Was an employer’s expectation that a driving instructor return to work during the Coronavirus pandemic a detriment and/or dismissal for health and safety reasons?
No, ruled the Employment Appeal Tribunal (EAT) in the recent decision of Miles v Driver & Vehicle Standards Agency [2023].
Facts
The EAT heard an appeal brought by Mr Darrell Miles (DM) against findings of the Employment Tribunal (ET) that he had not suffered health and safety detriment and/or dismissal, been constructively dismissed or suffered disability discrimination at the hands of his employer, the Driver & Vehicle Standards Agency (DVSA).
DM suffered chronic kidney disease (CKD). Employees who were clinically vulnerable, including DM, were asked to return to work in July 2020 during the pandemic. DVSA took advice from the Health and Safety Executive and Public Health England and made several adjustments to minimise the risk to health.

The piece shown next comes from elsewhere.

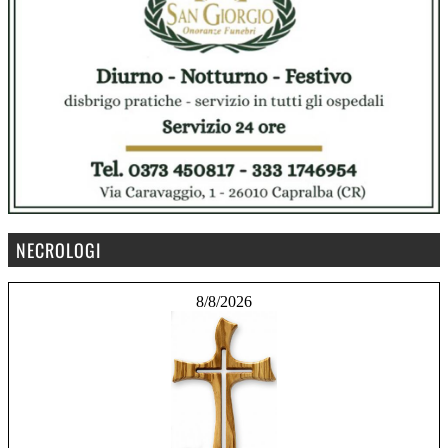
NECROLOGI
8/8/2026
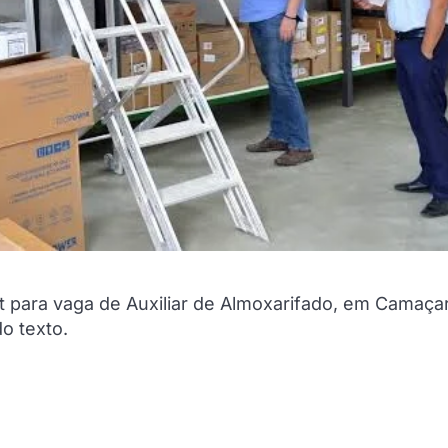
t para vaga de Auxiliar de Almoxarifado, em Camaçar
do texto.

Despite these DM felt there remained serious risk to his health and safety due to his CKD. He was placed on special unpaid leave when he refused to return to work, and DM ultimately resigned 10 August 2020.
Law
Section 44 of the Employment Rights Act 1996 (ERA) (as applicable at the time) set out the statutory tests when considering claims for detriment in health and safety cases as follows:
S44 Health and safety cases
(a) An employee has the right not to be subjected to any detriment by any act, or any deliberate failure to act, by his employer done on the ground that —
(b) being a representative of workers on matters of health and safety at work or member of a safety committee —
(i) in accordance with arrangements established under or by virtue of any enactment, or
(ii) by reason of being acknowledged as such by the employer,
the employee performed (or proposed to perform) any functions as such a representative or a member of such a committee,
(c) being an employee at a place where —
(i) there was no such representative or safety committee, or
(ii) there was such a representative or safety committee, but it was not reasonably practicable for the employee to raise the matter by those means,
he brought to his employer’s attention, by reasonable means, circumstances connected with his work which he reasonably believed were harmful or potentially
harmful to health or safety,
(d) in circumstances of danger which the employee reasonably believed to be serious and imminent and which he could not reasonably have been expected to avert,
he left (or proposed to leave) or (while the danger persisted) refused to return to his place of work or any dangerous part of his place of work, or
(e) in circumstances of danger which the employee reasonably believed to be serious and imminent, he took (or proposed to take) appropriate steps to protect himself or
other persons from the danger.
The relevant section 100 of ERA (relating to dismissals as opposed to other detriments) is in similar terms to the above section 44.
Decision
On the health and safety detriment/dismissal claims the EAT agreed the ET correctly decided:
- the s44(1)c) and s100(1)(c) claims. This was because the employer had a health and safety representative/committee for DM’s work location so he could not rely on a detriment because of his own raising of concerns to his employer and it would have been reasonably practicable for DM to raise the issues through those channels.
- the s44(1)(d)/(e) and s100(1(d)/(e) claims in ruling that DM did not hold a belief in a “serious and imminent” danger to himself, albeit the ET had accepted DM held a reasonable belief the circumstances were harmful or potentially harmful. That was not enough to meet the “serious and imminent” statutory test, particularly as the employer had put measures in place to reduce health risks.
The EAT sent the constructive dismissal and disability discrimination claims back to the ET for further consideration as it had applied the legal tests incorrectly in its decision making in the claims for discrimination because of something arising in consequence of his disability and failure to make reasonable adjustments.
Comment
Katherine Irvine, Associate in our Employment team comments:
“This claim should not be viewed simply as a “Covid” case – it is equally important in non-Covid times. Here the employer had put in place Standard Operating Procedures, reducing the number of daily tests from 7 to 5, required face coverings, washing of hands, and cleansing of vehicles, avoiding physical contact and use of a tablet to record results, ventilation of vehicles and no tests being undertaken if an examiner or candidate was unwell.
“The case demonstrates that even out with pandemic times, an employer taking reasonable steps to have in place health and safety representatives/committees for employees to report matters to, assess, and address any potential risks by way of risk assessments and where necessary protocols and procedures, will greatly reduce the risk of successful claims and serve as good documentary evidence in defence of any claims that are raised.
“It is always advisable to seek legal advice when an employee raises issues of health and safety, even if their willingness to work is not the immediate issue. These can result in complex and expensive claims with uncapped awards if the dispute reaches litigation.”
This article was published on 20 June 2023.